È la vocazione naturale che li spinge; non soltanto la sete di denaro.

Il gusto, l’orgoglio di vedere la propria azienda prosperare, acquistare credito, ispirare fiducia a clientele sempre più vaste, ampliare gli impianti, abbellire le sedi, costituiscono una molla di progresso altrettanto potente che il guadagno.

Se così non fosse, non si spiegherebbe come ci siano imprenditori che nella propria azienda prodigano tutte le loro energie e investono tutti i loro capitali per ritrarre spesso utili di gran lunga più modesti di quelli che potrebbero sicuramente e comodamente con altri impieghi.”
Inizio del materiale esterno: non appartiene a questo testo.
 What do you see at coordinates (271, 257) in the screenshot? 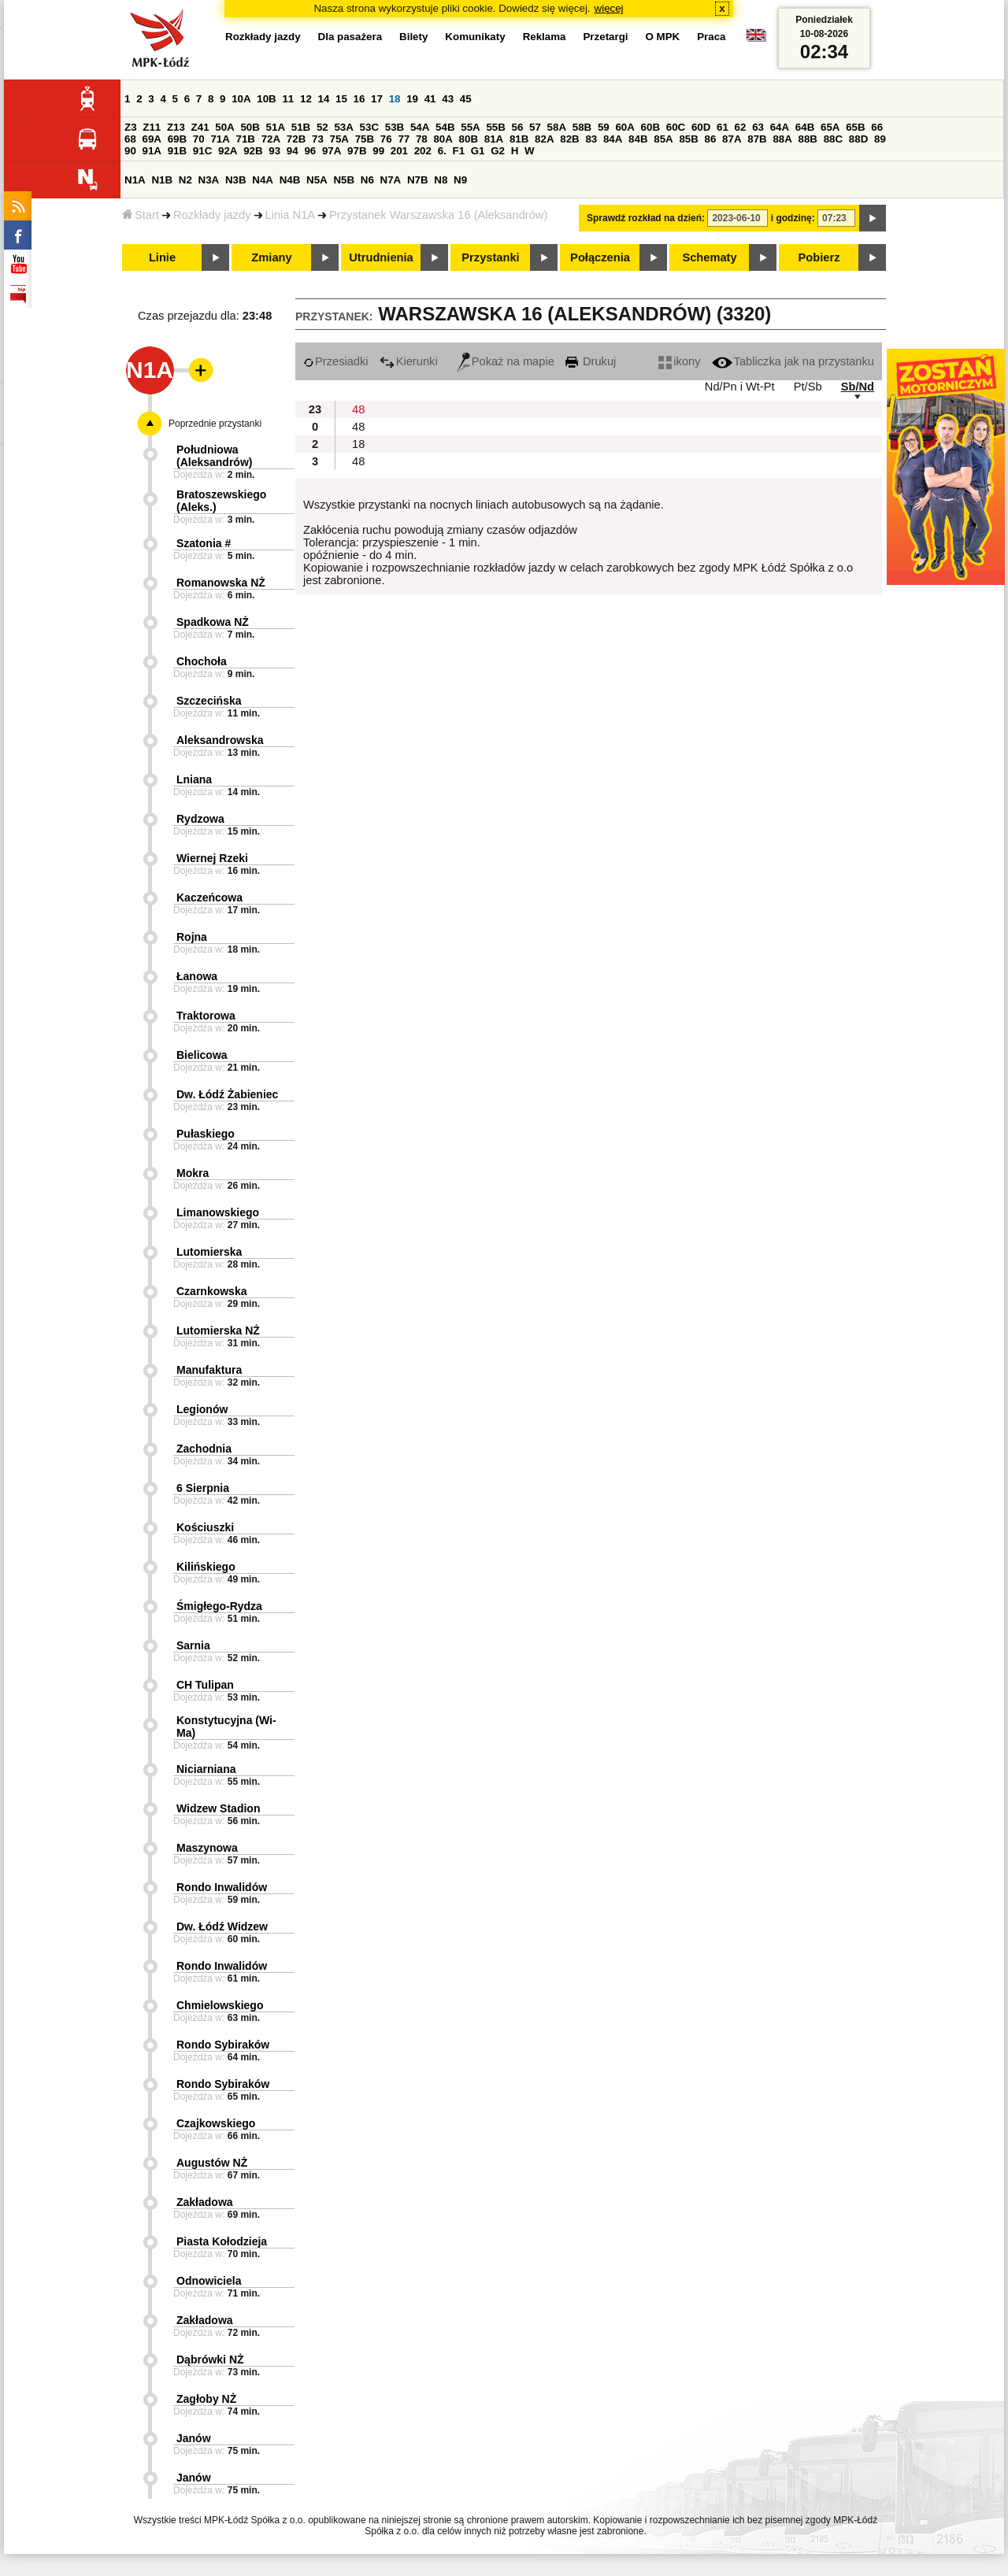
I see `Zmiany` at bounding box center [271, 257].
Così scriveva Luigi Einaudi, il secondo Presidente della Repubblica italiana, un uomo che ha conosciuto un’Italia diversa da quella che conosciamo noi oggi.

L’Italia che conosciamo noi è infatti un’Italia confusa, alla disperata ricerca di leader e valori, è un’Italia in balìa di profondi processi di rinnovamento globali nei confronti dei quali non sempre sappiamo trovare una risposta, è un’Italia che ha creduto spesso di poter aspettare perché era prima e questo primato nessuno glielo avrebbe sottratto ma è soprattutto un Italia che continua a fare confusione e a usare la parole in maniera approssimativa.
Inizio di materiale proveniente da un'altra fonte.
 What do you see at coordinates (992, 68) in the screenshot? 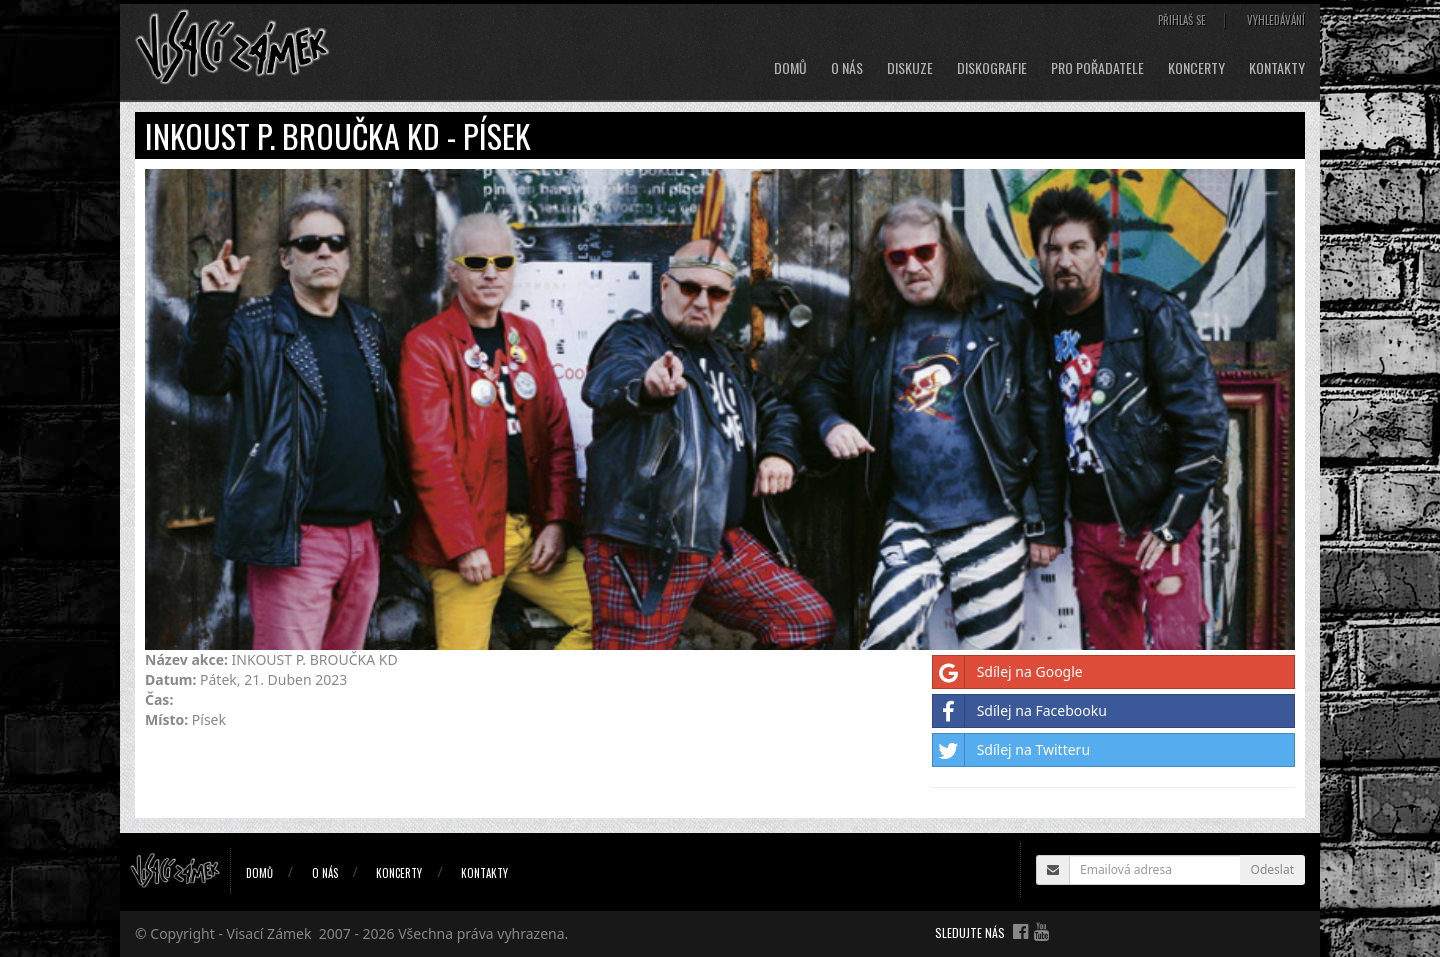
I see `Diskografie` at bounding box center [992, 68].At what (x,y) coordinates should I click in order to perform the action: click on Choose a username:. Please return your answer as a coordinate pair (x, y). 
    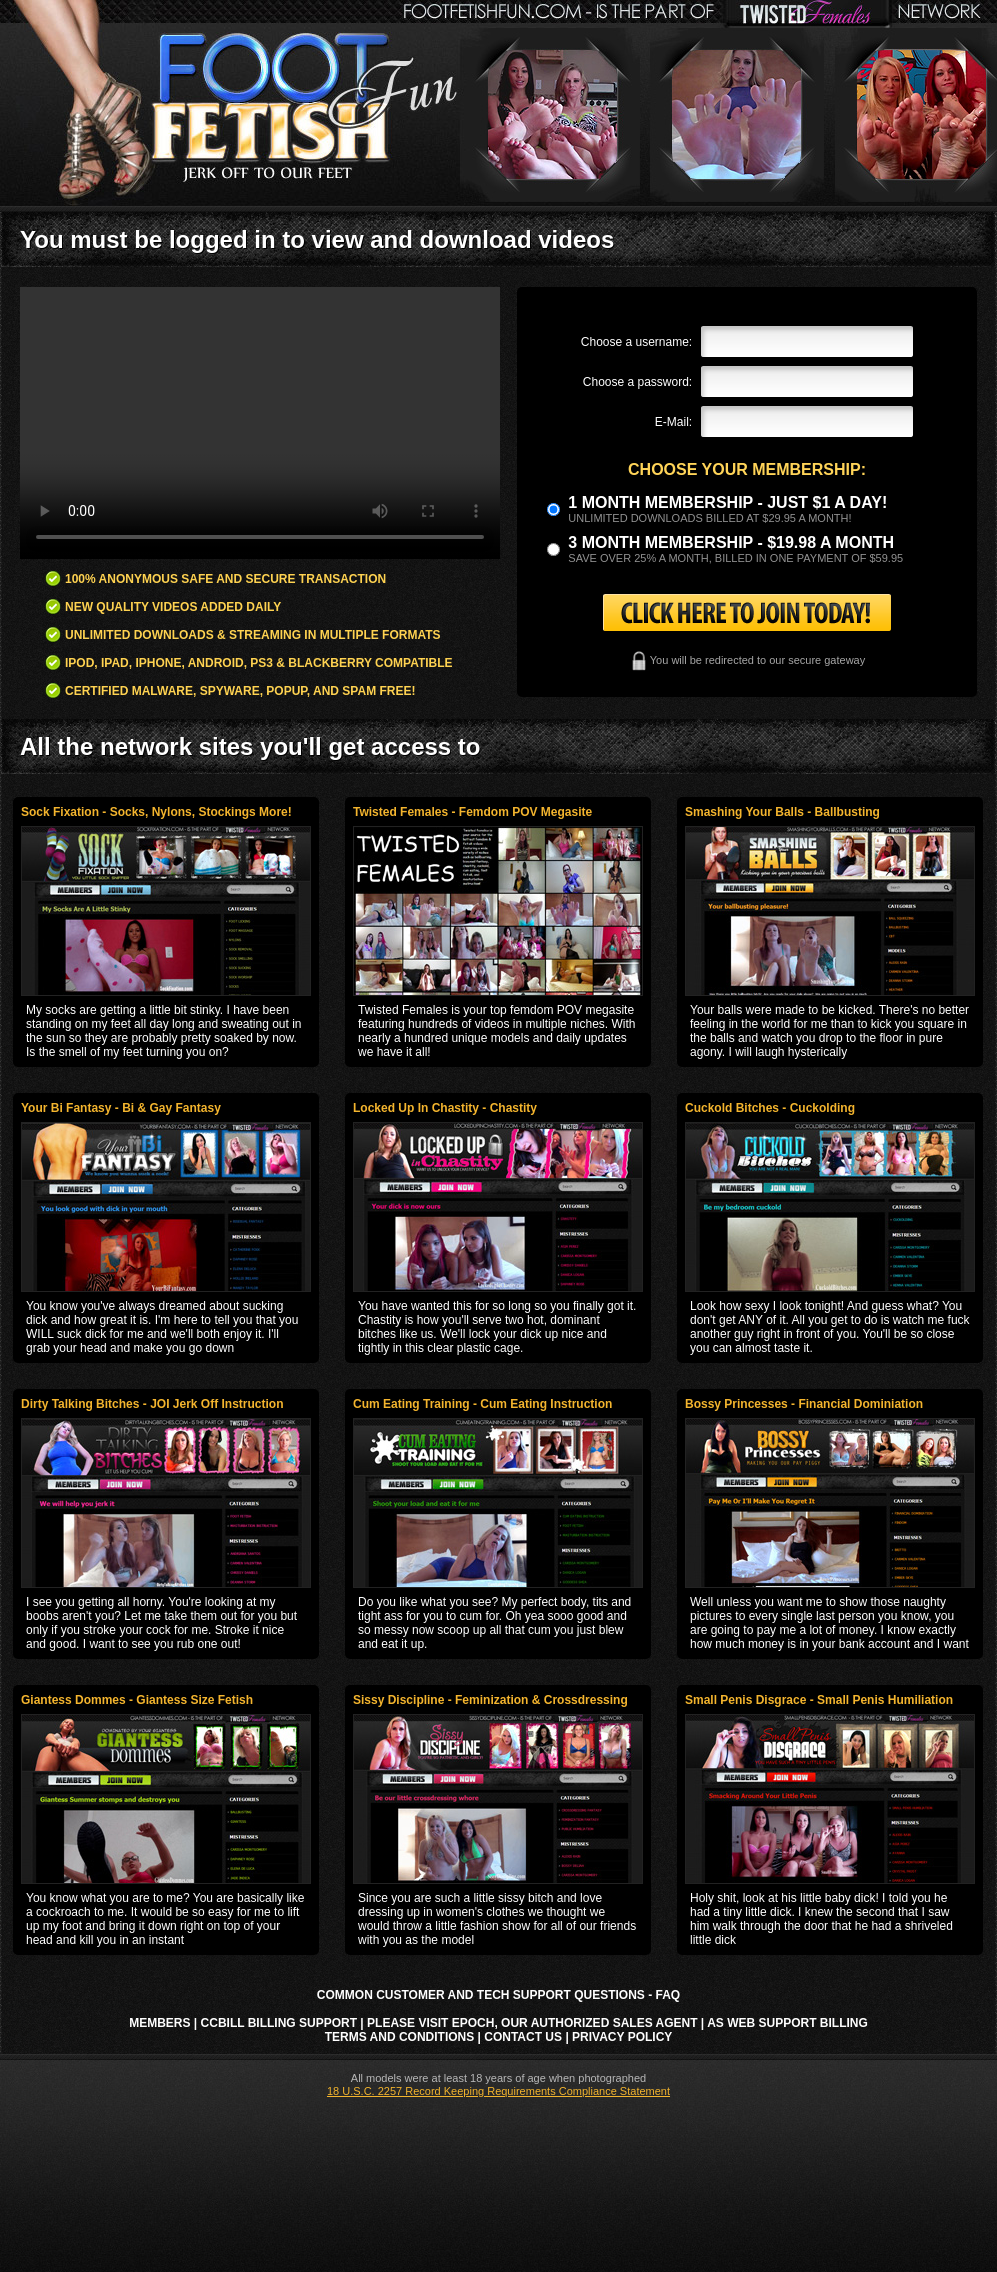
    Looking at the image, I should click on (636, 342).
Le aziende che non investono costantemente in ricerca e sviluppo ne pagano le conseguenze perché il mercato non ti aspetta e se, in altre parole, l’Italia vanta ancora eccellenze in ambito industriale e artigianale non significa che queste potranno “andare avanti da sole”, a prescindere.
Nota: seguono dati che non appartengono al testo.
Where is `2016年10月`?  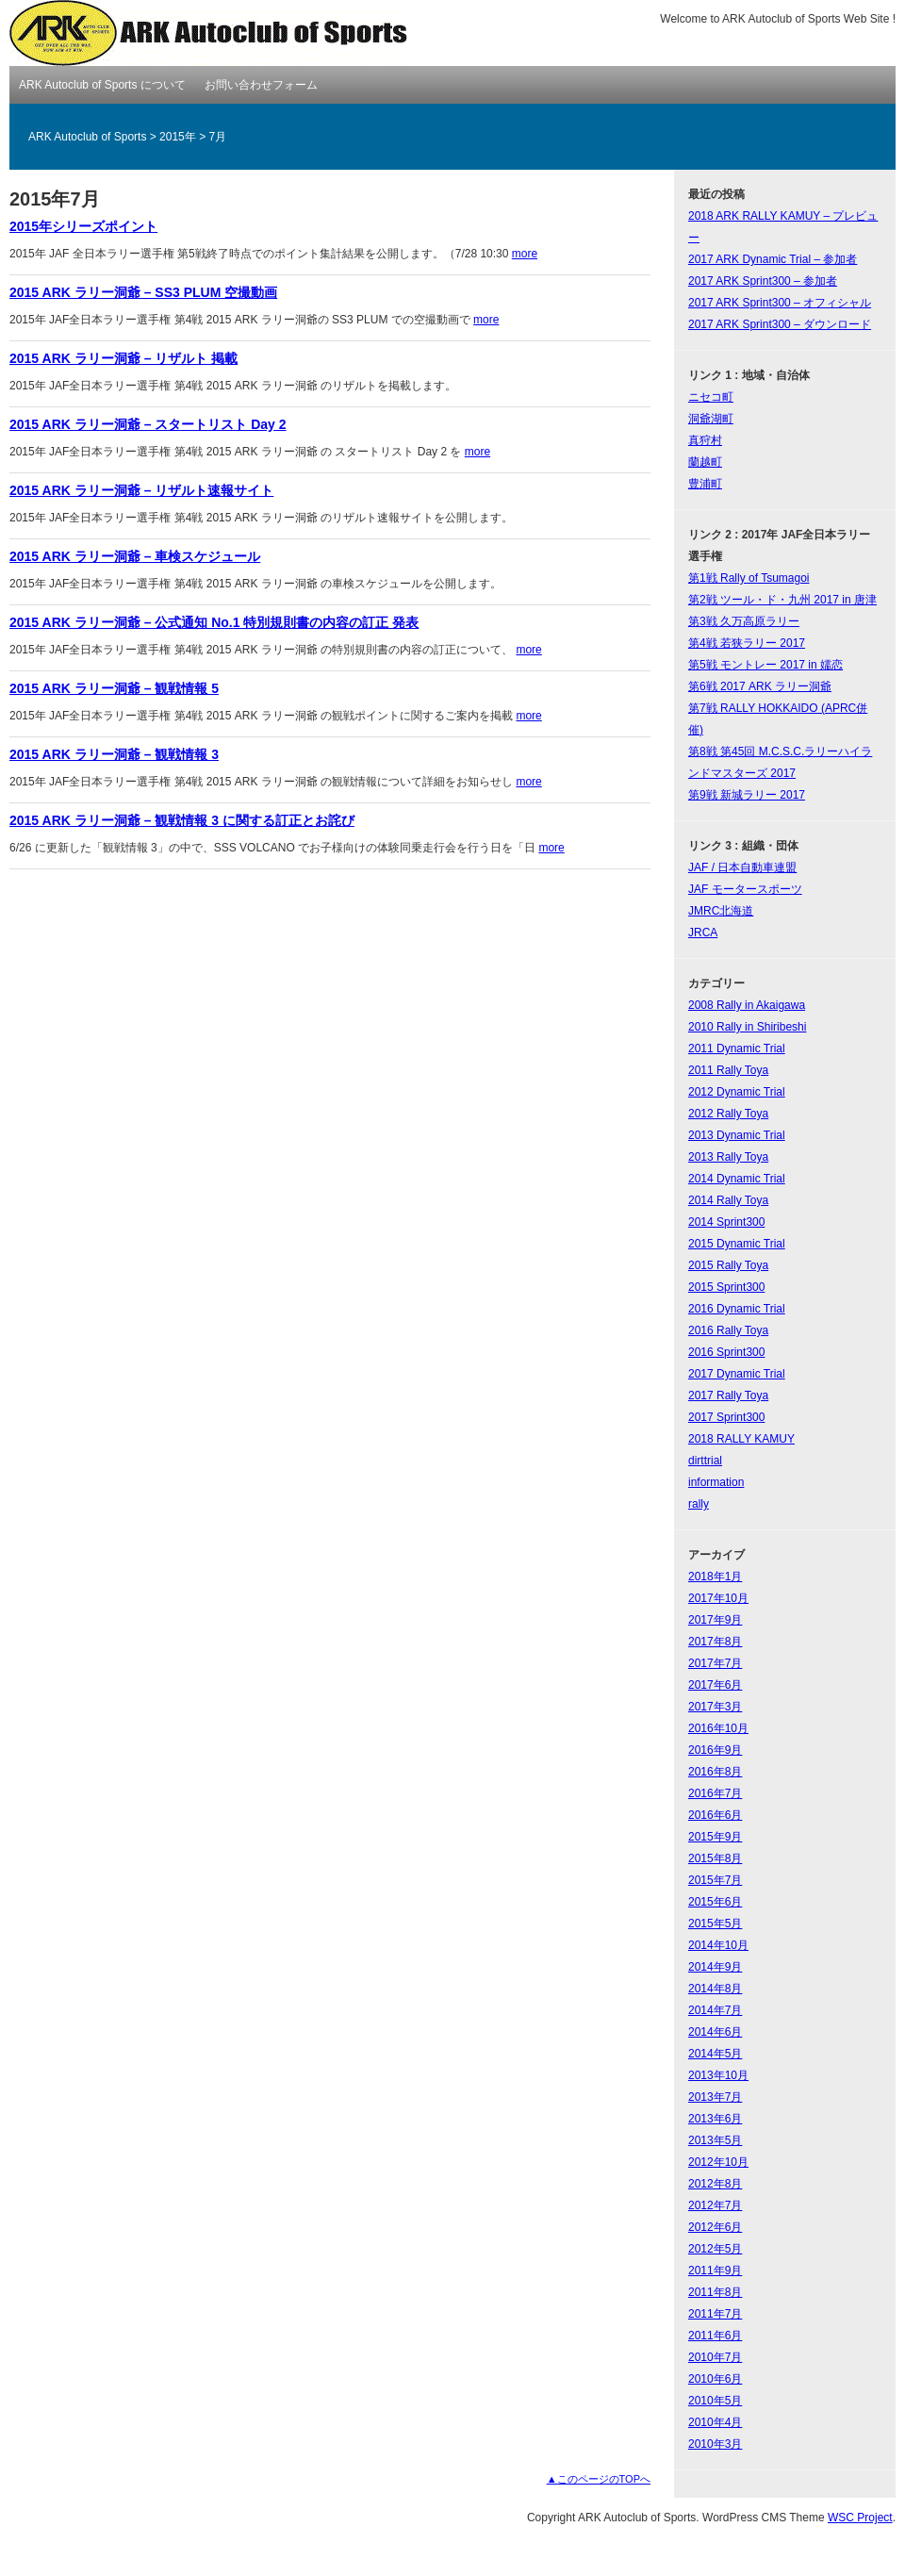 2016年10月 is located at coordinates (718, 1728).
Scuola, università, mondo politico e sindacale sono solo alcuni dei sistemi sociali che hanno commesso il fatale errore di abdicare al sano principio della competitività e soprattutto al principio per cui fare rete fosse fondamentale per promuoversi all’estero.

Non per errore, le parole sprecate, (anche e soprattutto a proposito del tema alternanza scuola-lavoro in questi giorni), si rivelano essere in effetti ormai troppe.
Superato dunque il fatto per cui la sfida tra professori e teorici oggi si gioca su chi è più impegnato nel sostegno a questa necessità sempre più attuale, cosa resta? Una qualche strategia?
E superate, quindi, le parole bellissime a proposito della mancanza di un piano, di un complesso di riforme dedicato a rafforzare l’esperienza professionale durante gli anni di studio, come possono  rivelarsi appunto utili le parole senza una coerente strategia capace di abbracciare il tutto?

Sì, siamo d’accordo sulla necessità di accendere passioni e talenti ma questi possono davvero essere accesi se non garantiamo anche a chi ha le possibilità ma non i mezzi pratici di provarci?